Gold Buyers/Gold Rush (the name of the company varies depending upon what country is being referenced) has 705 retail outlets worldwide in 35 different countries with 2,500 employees. In North America alone, there are 180 retail carts in operation under the Gold Buyer name.
Tim Oldfield’s entrepreneurial days began in 1998, when he took a concept popular in his native country, Australia, and brought it to America. He sold secondhand goods through a company called Cash Converters.
In 2008, Gold Buyers/Gold Rush was born by taking the seed from the most successful part of Cash Converters and planting it. “I asked my partner, ‘What’s the best part of the second hand business?’ The answer was, ‘gold,’” says Oldfield.
“We buy broken gold and break up gold,” says Oldfield. “We refine it and sell it. We buy it for less than New York spot value, and then refine it in Switzerland, and sell it as gold bouillon and/or gold coins,” he says.
While Cash Converters catered to a primarily male demographic between the ages of 25-45, buying gold came with a new target market: women.

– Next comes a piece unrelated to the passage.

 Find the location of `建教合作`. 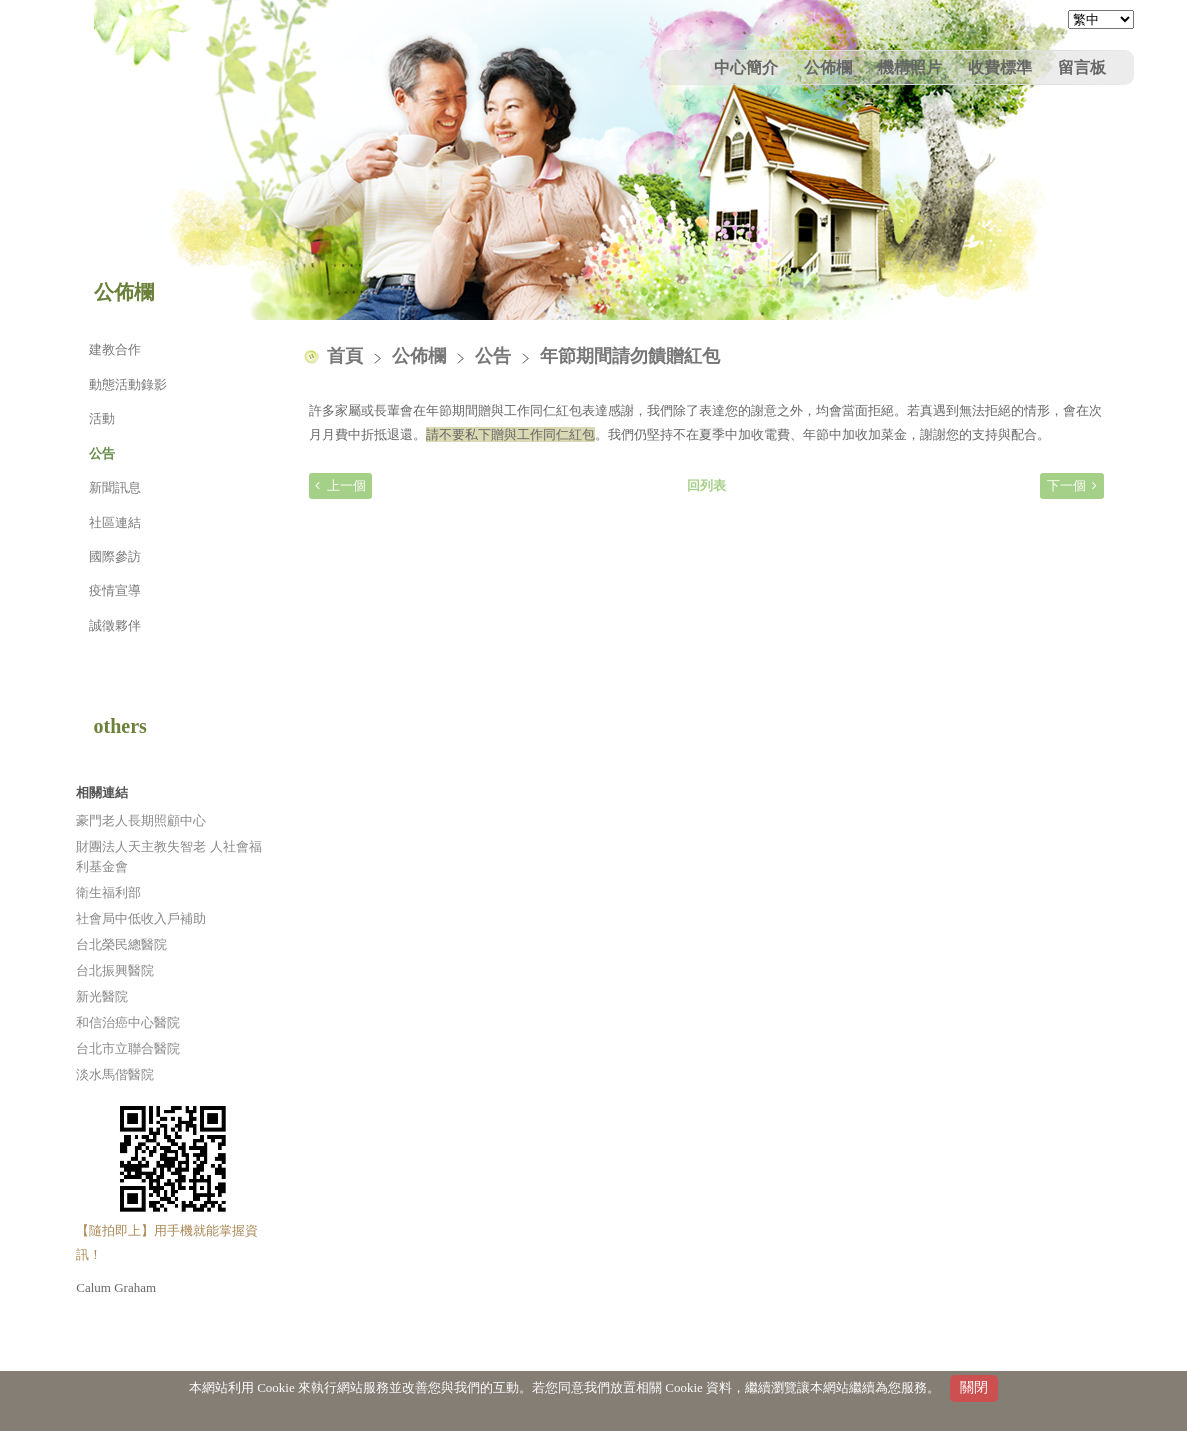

And what better place to be than the common area in a shopping center for that demographic, thought Oldfield. “Women are comfortable in the mall,” he says.
Not only are women given a convenient and safe environment to exchange their gold, shopping centers benefit from women receiving their cash in the very place they want to spend it.
The idea was tested on three carts: Chesapeake Square Mall in Chesapeake, VA, Lynnhaven Mall in Virginia Beach, VA and Burlington Mall in Burlington, MA. The reaction: a golden opportunity for expansion. Locations spread to other parts of Virginia and Massachusetts, and by the end of 2008, to the state of California. Locations also moved to Australia, New Zealand and Canada. Over the years, 32 countries followed suit.
Beneath this vast enterprise is Oldfield’s business philosophy: “Keep it simple and professional.” This translates not only to the actual exchange—“We have a strong culture to be honest and open with every customer every step of the way”—but to what employees wear to work. At Gold Buyers/Gold Rush, you will find staff in professional uniform.
Keeping it simple has been important to expansion as well. The exchange of gold can easily be duplicated in other shopping centers, states and countries, says Oldfield. “With diamonds, that would be too complicated. With gold, it is easy to train. It’s all the same gold in every country. Just different purities,” he says.
And no matter what country, state, or community gold is exchanged in, it benefits the environment and the community as a whole. “Gold being mined is a dirty business,” says Oldfield. When gold is exchanged, it is recycled back into the system.
Oldfield also gives back to the community through charities. “A lot of women give us stones in their jewelry. We only pay for the metal. Any stones we get, we sell and donate those proceeds to charity,” he says. Chosen charities relate specifically to women, such as cervical cancer research.
For everyone involved, it’s a golden opportunity. For Tim Oldfield, the Hall of Fame recognition is more than an award, “it’s an honor,” he says.